INPUT DATA:

****

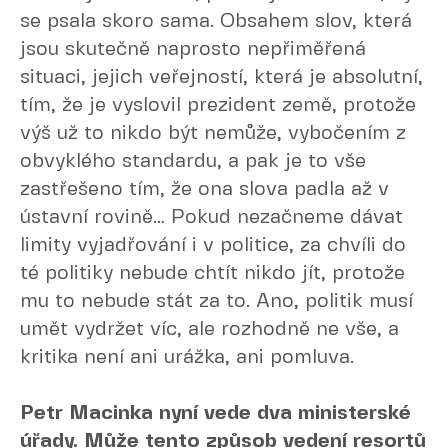
se psala skoro sama. Obsahem slov, která
jsou skutečně naprosto nepřiměřená
situaci, jejich veřejností, která je absolutní,
tím, že je vyslovil prezident země, protože
výš už to nikdo být nemůže, vybočením z
obvyklého standardu, a pak je to vše
zastřešeno tím, že ona slova padla až v
ústavní rovině… Pokud nezačneme dávat
limity vyjadřování i v politice, za chvíli do
té politiky nebude chtít nikdo jít, protože
mu to nebude stát za to. Ano, politik musí
umět vydržet víc, ale rozhodně ne vše, a
kritika není ani urážka, ani pomluva.
Petr Macinka nyní vede dva ministerské
úřady. Může tento způsob vedení resortů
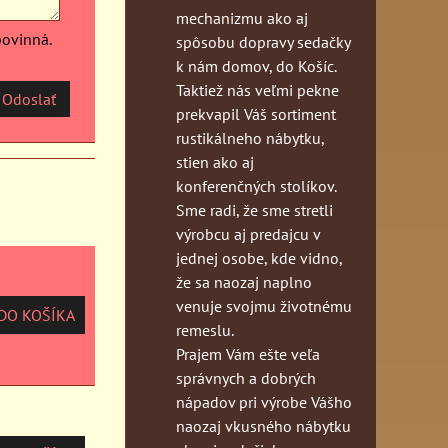
mechanizmu ako aj
povinná.
spôsobu dopravy sedačky
k nám domov, do Košíc.
Taktiež nás veľmi pekne
Odoslať
prekvapil Váš sortiment
rustikálneho nábytku,
stien ako aj
konferenčných stolíkov.
Sme radi, že sme stretli
výrobcu aj predajcu v
jednej osobe, kde vidno,
že sa naozaj naplno
venuje svojmu životnému
O KOŠÍKA
remeslu.
Prajem Vám ešte veľa
správnych a dobrých
nápadov pri výrobe Vášho
naozaj vkusného nábytku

****

WORK TASK: In transcribing the records, omit the pictures and keep everything else exactly as it appears.

YOUR SOLUTION:
se psala skoro sama. Obsahem slov, která
jsou skutečně naprosto nepřiměřená
situaci, jejich veřejností, která je absolutní,
tím, že je vyslovil prezident země, protože
výš už to nikdo být nemůže, vybočením z
obvyklého standardu, a pak je to vše
zastřešeno tím, že ona slova padla až v
ústavní rovině… Pokud nezačneme dávat
limity vyjadřování i v politice, za chvíli do
té politiky nebude chtít nikdo jít, protože
mu to nebude stát za to. Ano, politik musí
umět vydržet víc, ale rozhodně ne vše, a
kritika není ani urážka, ani pomluva.
Petr Macinka nyní vede dva ministerské
úřady. Může tento způsob vedení resortů
mechanizmu ako aj
povinná.
spôsobu dopravy sedačky
k nám domov, do Košíc.
Taktiež nás veľmi pekne
Odoslať
prekvapil Váš sortiment
rustikálneho nábytku,
stien ako aj
konferenčných stolíkov.
Sme radi, že sme stretli
výrobcu aj predajcu v
jednej osobe, kde vidno,
že sa naozaj naplno
venuje svojmu životnému
O KOŠÍKA
remeslu.
Prajem Vám ešte veľa
správnych a dobrých
nápadov pri výrobe Vášho
naozaj vkusného nábytku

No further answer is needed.